" Toutes les grandes personnes ont d’abord été des enfants. Mais peu d’entre elles s’en souviennent. "
" Toutes les grandes personnes ont d’abord été des enfants. Mais peu d’entre elles s’en souviennent. "
NOTRE CONSTAT
A Vitré, comme dans l'ensemble du pays, l'obtention d'une place en crèche était jusqu’à très récemment difficile car les structures d'accueil ne sont pas suffisamment nombreuses.
Pour autant, Vitré est marqué par quelques particularités : aucune structure d'accueil collectif n'est publique, et les organismes privés lucratifs y sont sur-représentés. Les groupes nationaux et internationaux de la petite enfance présents à Vitré (Babilou, Les Petits Chaperons Rouges, Rigolo comme la Vie…) sont détenus par des fonds de pension ou d’autres grands groupes. A titre comparatif, Fougères, ville de taille moyenne, 61% des places en crèche sont proposées par de l'associatif, soit une part 4 fois plus élevée qu'à Vitré, le restant des places étant proposées par des crèches privées lucratives. Une crèche publique devrait bientôt y voir le jour.
A Vitré, d'une part, l'insuffisance de places a conduit depuis 2020, le développement de micro-crèches. Ce sont des structures qui proposent des tarifs très élevés pour les familles. En effet, comme elles ne sont pas conventionnées Prestation de Service Unique – la certification PSU est obtenue lorsque la crèche répond à des critères d'accessibilité des enfants quelles que soient les ressources économiques des familles notamment - par la CAF et qu'elles doivent tirer des bénéfices, elles proposent des tarifs prohibitifs. Par exemple, un tarif horaire en micro-crèche est au minimum 2 fois plus élevé pour une famille aisée et au moins 6 fois plus cher pour une famille modeste.

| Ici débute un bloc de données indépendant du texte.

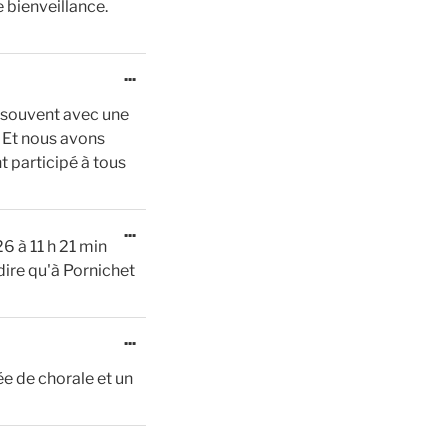
 bienveillance.
méta.
Ouvrir/Fermer
...
cette
u souvent avec une
boîte
. Et nous avons
méta.
t participé à tous
Ouvrir/Fermer
...
26
à
11 h 21 min
cette
dire qu'à Pornichet
boîte
méta.
Ouvrir/Fermer
...
cette
e de chorale et un
boîte
méta.
Ouvrir/Fermer
...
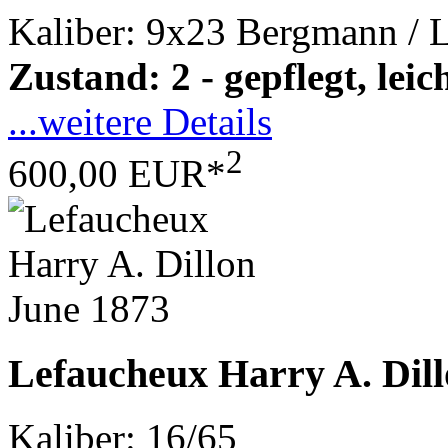
Kaliber: 9x23 Bergmann / 
Zustand: 2 - gepflegt, le
...weitere Details
2
600,00 EUR*
Lefaucheux Harry A. Dill
Kaliber: 16/65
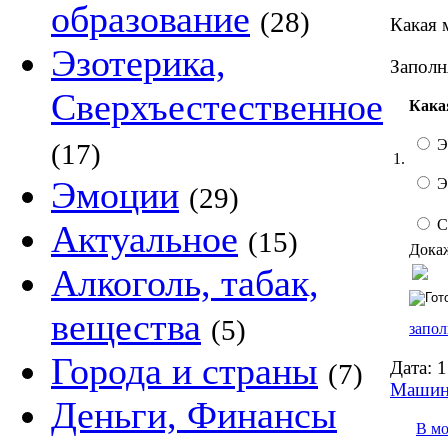
образование
(28)
Какая 
Эзотерика,
Заполн
Сверхъестественное
Кака
Э
(17)
1.
Эмоции
Э
(29)
С
Актуальное
(15)
Докаж
Алкоголь, табак,
вещества
(5)
запол
Города и страны
Дата:
1
(7)
Маши
Деньги, Финансы
В м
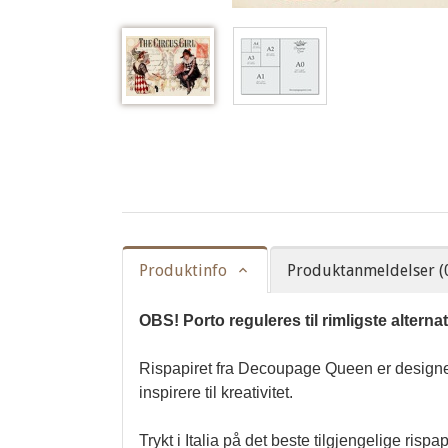
Produktinfo
Produktanmeldelser (
OBS! Porto reguleres til rimligste alterna
Rispapiret fra Decoupage Queen er designet
inspirere til kreativitet.

Trykt i Italia på det beste tilgjengelige rispa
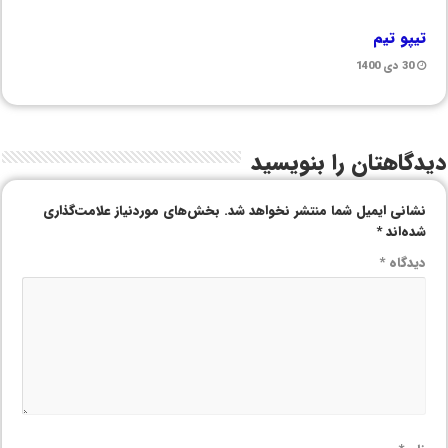
تیپو تیم
30 دی 1400
دیدگاهتان را بنویسید
نشانی ایمیل شما منتشر نخواهد شد.
بخش‌های موردنیاز علامت‌گذاری
شده‌اند
*
دیدگاه
*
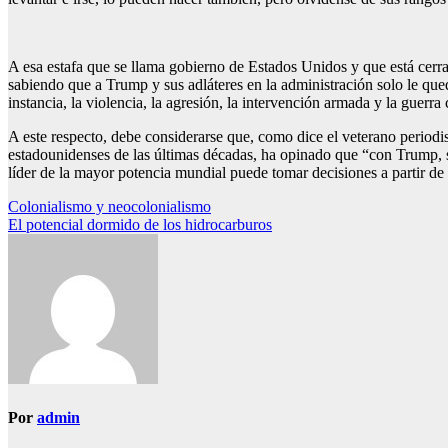
A esa estafa que se llama gobierno de Estados Unidos y que está cerra
sabiendo que a Trump y sus adláteres en la administración solo le que
instancia, la violencia, la agresión, la intervención armada y la guerr
A este respecto, debe considerarse que, como dice el veterano periodi
estadounidenses de las últimas décadas, ha opinado que “con Trump, si
líder de la mayor potencia mundial puede tomar decisiones a partir de 
Navegación
Colonialismo y neocolonialismo
El potencial dormido de los hidrocarburos
de
entradas
Por
admin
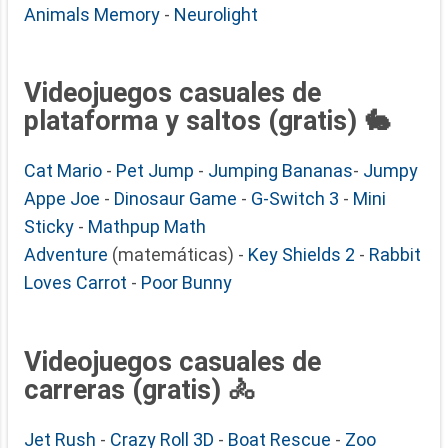
Animals Memory
-
Neurolight
Videojuegos casuales de
plataforma y saltos (gratis) 🐇
Cat Mario
-
Pet Jump
-
Jumping Bananas
-
Jumpy
Appe Joe
-
Dinosaur Game
-
G-Switch 3
-
Mini
Sticky
-
Mathpup Math
Adventure
(matemáticas) -
Key Shields 2
-
Rabbit
Loves Carrot
-
Poor Bunny
Videojuegos casuales de
carreras (gratis) 🚴
Jet Rush
-
Crazy Roll 3D
-
Boat Rescue
-
Zoo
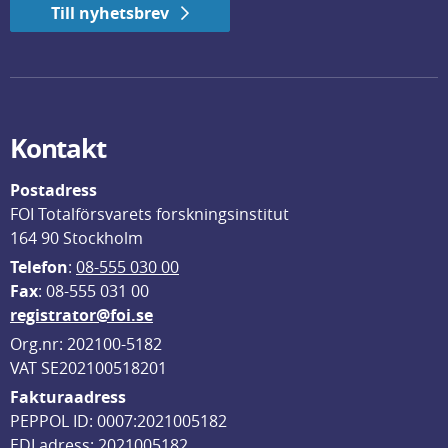
Till nyhetsbrev
Kontakt
Postadress
FOI Totalförsvarets forskningsinstitut
164 90 Stockholm
Telefon
: 
08-555 030 00
F
ax
: 08-555 031 00
registrator@foi.se
Org.nr: 202100-5182
VAT SE202100518201
Fakturaadress
PEPPOL ID: 0007:2021005182
EDI adress: 2021005182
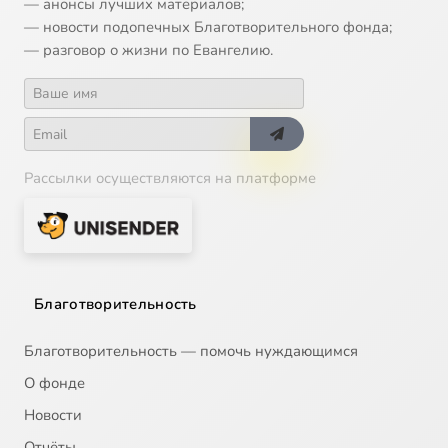
— анонсы лучших материалов;
— новости подопечных Благотворительного фонда;
— разговор о жизни по Евангелию.
Рассылки осуществляются на платформе
Благотворительность
Благотворительность — помочь нуждающимся
О фонде
Новости
Отчёты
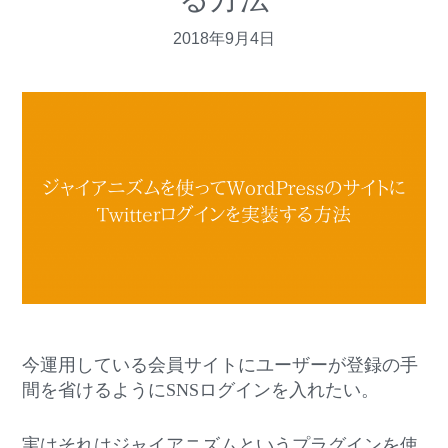
v
n
d
2018年9月4日
i
t
e
g
b
a
a
t
r
i
o
n
今運用している会員サイトにユーザーが登録の手
間を省けるようにSNSログインを入れたい。
実はそれはジャイアニズムというプラグインを使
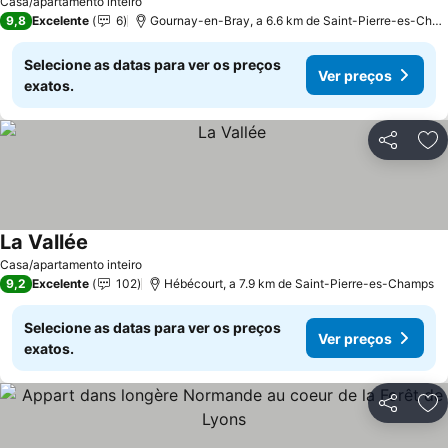
Casa/apartamento inteiro
9,8
Excelente
6
Gournay-en-Bray, a 6.6 km de Saint-Pierre-es-Champs
Selecione as datas para ver os preços
Ver preços
exatos.
Partilhar
Ad
La Vallée
Casa/apartamento inteiro
9,2
Excelente
102
Hébécourt, a 7.9 km de Saint-Pierre-es-Champs
Selecione as datas para ver os preços
Ver preços
exatos.
Partilhar
Ad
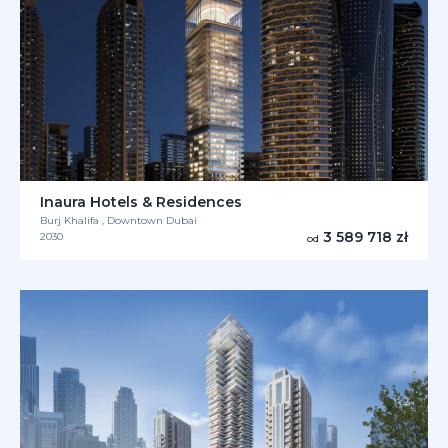
Inaura Hotels & Residences
Burj Khalifa , Downtown Dubai
3 589 718 zł
2030
od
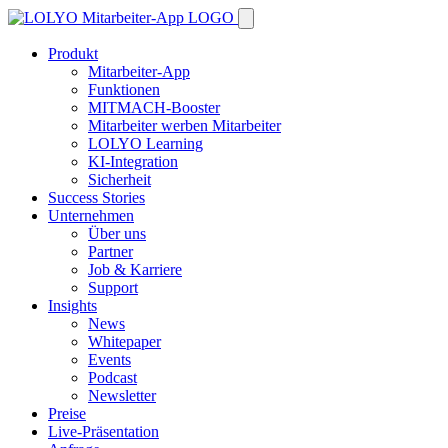
Produkt
Mitarbeiter-App
Funktionen
MITMACH-Booster
Mitarbeiter werben Mitarbeiter
LOLYO Learning
KI-Integration
Sicherheit
Success Stories
Unternehmen
Über uns
Partner
Job & Karriere
Support
Insights
News
Whitepaper
Events
Podcast
Newsletter
Preise
Live-Präsentation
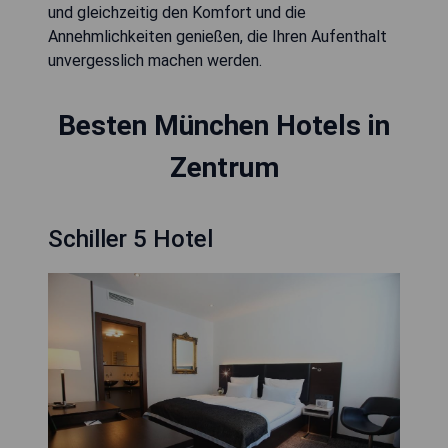
und gleichzeitig den Komfort und die
Annehmlichkeiten genießen, die Ihren Aufenthalt
unvergesslich machen werden.
Besten München Hotels in
Zentrum
Schiller 5 Hotel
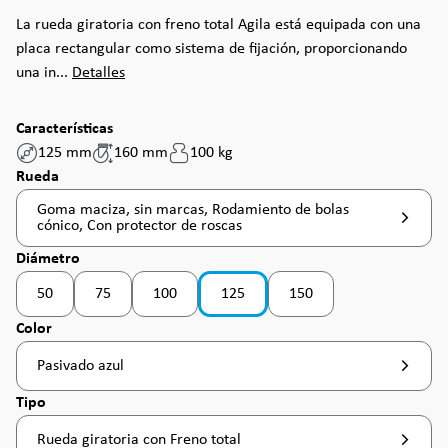
La rueda giratoria con freno total Agila está equipada con una
placa rectangular como sistema de fijación, proporcionando
una in...
Detalles
Características
125 mm
160 mm
100 kg
Seleccione
Rueda
Goma maciza, sin marcas, Rodamiento de bolas
cónico, Con protector de roscas
Seleccione
Diámetro
50
75
100
125
150
(Esta opción no está disponible en este momento. )
(Esta opción no está disponible en este momento. )
Seleccione
Color
Pasivado azul
Seleccione
Tipo
Rueda giratoria con Freno total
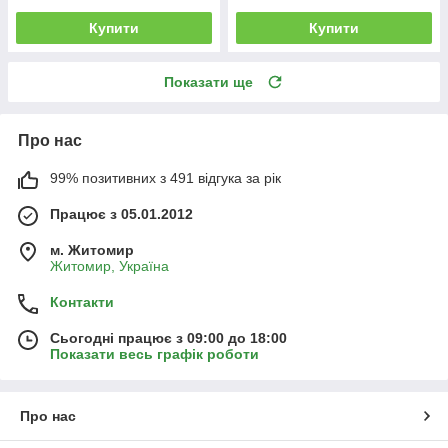
Купити
Купити
Показати ще
Про нас
99% позитивних з 491 відгука за рік
Працює з 05.01.2012
м. Житомир
Житомир, Україна
Контакти
Сьогодні працює з 09:00 до 18:00
Показати весь графік роботи
Про нас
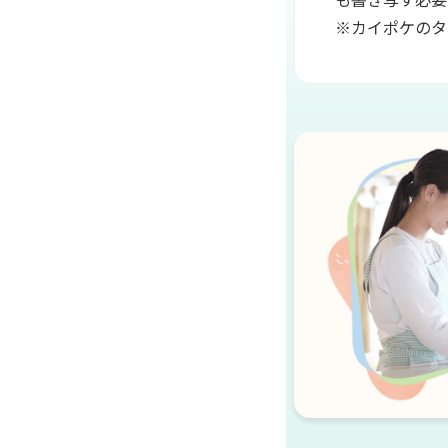
も書き写す必要
※カイポケのタ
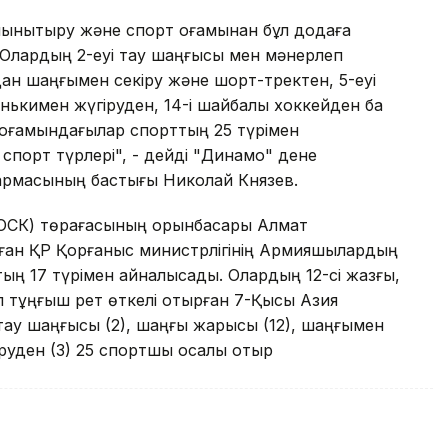
ынықтыру және спорт қоғамынан бұл додаға
. Олардың 2-еуі тау шаңғысы мен мәнерлеп
ан шаңғымен секіру және шорт-тректен, 5-еуі
нькимен жүгіруден, 14-і шайбалы хоккейден бақ
қоғамындағылар спорттың 25 түрімен
 спорт түрлері", - дейді "Динамо" дене
қармасының бастығы Николай Князев.
ОСК) төрағасының орынбасары Алмат
ған ҚР Қорғаныс министрлігінің Армияшылардың
ың 17 түрімен айналысады. Олардың 12-сі жазғы,
иыл тұңғыш рет өткелі отырған 7-Қысқы Азия
тау шаңғысы (2), шаңғы жарысы (12), шаңғымен
руден (3) 25 спортшы қосқалы отыр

De plus, même si la législation exige 40% de diplômés peu importe la structure, il n'y a pas d'éducatrice de jeunes enfants, ni d'infirmières pour les micro-crèches, ce qui est le cas pour 23% des places en crèche à Vitré.
D'autre part, la majorité actuelle a confié en délégation de service public la gestion de la Malabizou (conventionnée PSU) à une entreprise privée. Une DSP prolongée de façon précipitée juste avant les élections par la majorité actuelle.
La gestion des crèches par des structures lucratives a des conséquences sur le bien être des enfants et sur les salariés de ces structures. En effet, ces structures proposent soient des tarifs très élevés pour les familles (lorsqu’elles ne sont pas conventionnées PSU avec la CAF), soient rognent sur les coûts (effectif minimum légal, matériel...) ce qui a une incidence sur les conditions de travail des salariés et donc la qualité de l'accueil des enfants.
NOS PROPOSITIONS
1. Créer une crèche municipale en proposant des conditions d'accueil favorables aux enfants, des bonnes conditions de travail aux salariés et des tarifs adaptés aux ressources des familles en mettant fin à la DSP de la Malabizou dès 2028
2. Remodeler le guichet unique qui n'a été qu'un affichage. Sur le papier, cela paraît rassurant pour les parents de ne faire qu’une demande pour plusieurs crèches. Cependant, seules deux structures d'accueil collectif (les PSU) y sont présentes. Le guichet unique a réduit les marges de manœuvre des crèches dans l'attribution des places : elles n'ont plus la main sur les familles demandeuses, ce qui a des conséquences sur le remplissage (régulier et surtout occasionnel) des crèches et donc sur leur financement au détriment de l’associatif.